The last element for slide development is dual coding, a true power-up for student learning, which takes advantage of our brains’ dual processing power (Caviglioli, 2019). Though I’m oversimplifying, one channel in our brain processes graphics, images, pictures, and icons, while a second channel simultaneously processes text and spoken words. When the graphics and words are married together, the collective impact is greater than the two parts, a synergy. I try to exploit dual coding in every slide, and I urge you to utilize the strategy whenever you can. I use images, pictures, and diagrams to provide context for students, and I use a lot of icons to serve as visual hooks for students to hang new information.You can further amplify dual coding by developing handouts with key icons and images for students to make notes. The graphic next to their own words is likely even more potent than the dual coding on your slides.
When maximizing the power of dual coding and graphics, I address one of two questions for every slide. (1) Does the image or graphic provide the appropriate context for a novice learner in this class? (2) Does the icon, graphic, or picture provide an appropriate hook for students to hang information using dual coding? In these questions, “appropriate” means the image, graphic, or icon relates to or is of interest to the students in your current class. A lot of different tools are available to help you build supercharged slides. PowerPoint and Google Slides offer some icons, but Noun Project has everything you need. Pixabay and Pexels are great places to start for high-impact, royalty-free images.
As experts in our fields, it is easy for us to conjure images in our minds, but our students don’t have our lived experience or context.

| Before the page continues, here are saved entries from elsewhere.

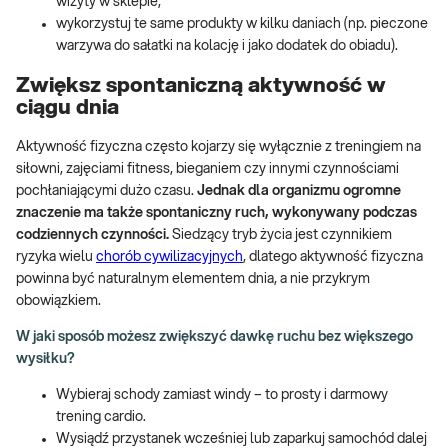
wizyty w sklepie,
wykorzystuj te same produkty w kilku daniach (np. pieczone
warzywa do sałatki na kolację i jako dodatek do obiadu).
Zwiększ spontaniczną aktywność w
ciągu dnia
Aktywność fizyczna często kojarzy się wyłącznie z treningiem na
siłowni, zajęciami fitness, bieganiem czy innymi czynnościami
pochłaniającymi dużo czasu.
Jednak dla organizmu ogromne
znaczenie ma także spontaniczny ruch, wykonywany podczas
codziennych czynności.
Siedzący tryb życia jest czynnikiem
ryzyka wielu
chorób cywilizacyjnych
, dlatego aktywność fizyczna
powinna być naturalnym elementem dnia, a nie przykrym
obowiązkiem.
W jaki sposób możesz zwiększyć dawkę ruchu bez większego
wysiłku?
Wybieraj schody zamiast windy – to prosty i darmowy
trening cardio.
Wysiądź przystanek wcześniej lub zaparkuj samochód dalej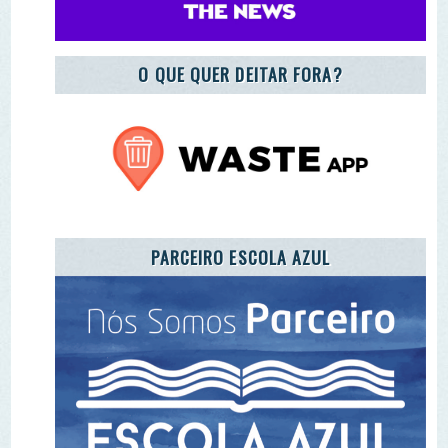
PARCEIRO ESCOLA AZUL
REGISTO DE ENTIDADES E EQUIPAMENTOS DE
EA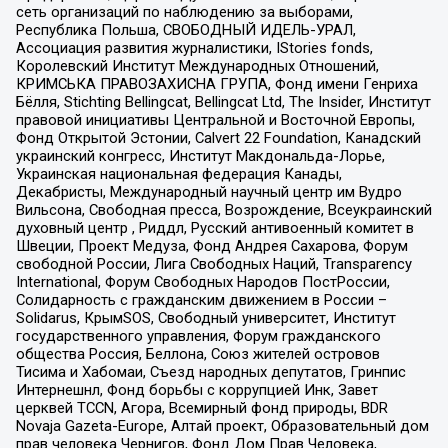
сеть организаций по наблюдению за выборами,
Республика Польша, СВОБОДНЫЙ ИДЕЛЬ-УРАЛ,
Ассоциация развития журналистики, IStories fonds,
Королевский Институт Международных Отношений,
КРИМСЬКА ПРАВОЗАХИСНА ГРУПА, Фонд имени Генриха
Бёлля, Stichting Bellingcat, Bellingcat Ltd, The Insider, Институт
правовой инициативы Центральной и Восточной Европы,
Фонд Открытой Эстонии, Calvert 22 Foundation, Канадский
украинский конгресс, Институт Макдональда-Лорье,
Украинская национальная федерация Канады,
Декабристы, Международный научный центр им Вудро
Вильсона, Свободная пресса, Возрождение, Всеукраинский
духовный центр , Риддл, Русский антивоенный комитет в
Швеции, Проект Медуза, Фонд Андрея Сахарова, Форум
свободной России, Лига Свободных Наций, Transparеncy
International, Форум Свободных Народов ПостРоссии,
Солидарность с гражданским движением в России –
Solidarus, КрымSOS, Свободный университет, Институт
государственного управления, Форум гражданского
общества Россия, Беллона, Союз жителей островов
Тисима и Хабомаи, Съезд народных депутатов, Гринпис
Интернешнл, Фонд борьбы с коррупцией Инк, Завет
церквей TCCN, Агора, Всемирный фонд природы, BDR
Novaja Gazeta-Europe, Алтай проект, Образовательный дом
прав человека Чернигов, Фонд Дом Прав Человека,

Using multiple high-resolution pictures in various scenarios will help build student understanding by providing the context they need. This power to provide instant context is why I moved from handwritten notes to slides years ago. I could write all I wanted on the board, but the students still had no idea what a water treatment sedimentation basin looked like, hindering their basic understanding of the treatment processes. For teachers who primarily handwrite notes, a supercharged slide deck also reduces student cognitive load associated with all the notes on the board and opens the door for many more dual coding opportunities.
Now that you know about subvocalization, cognitive load, and dual coding, don’t try to swallow an elephant. Start your process to supercharged slides slowly and intentionally. First, check out the slide deck and the handout I used at the 2023 Teaching Professor Conference. Second, find your font. Third, split a few wordy or complicated slides. Fourth, try a little dual coding. With some practice, the forethought and skill needed to generate slides that aid student learning becomes second nature. Good luck on your adventure to supercharged slides.
References
Caviglioli, O. (2019). Dual coding with teachers. John Catt Educational.
Lovell, O. (2020). Sweller’s cognitive load theory in action. John Catt Educational.
Jeremy Rentz, PhD, is the Schantz Distinguished Professor of Environmental Engineering at Trine University. He supports student learning by using exceptional slides, building connections, and getting out of the way so students can do the work. As a professional developer, Jeremy champions these tools and other practical strategies by facilitating faculty discussions and workshops.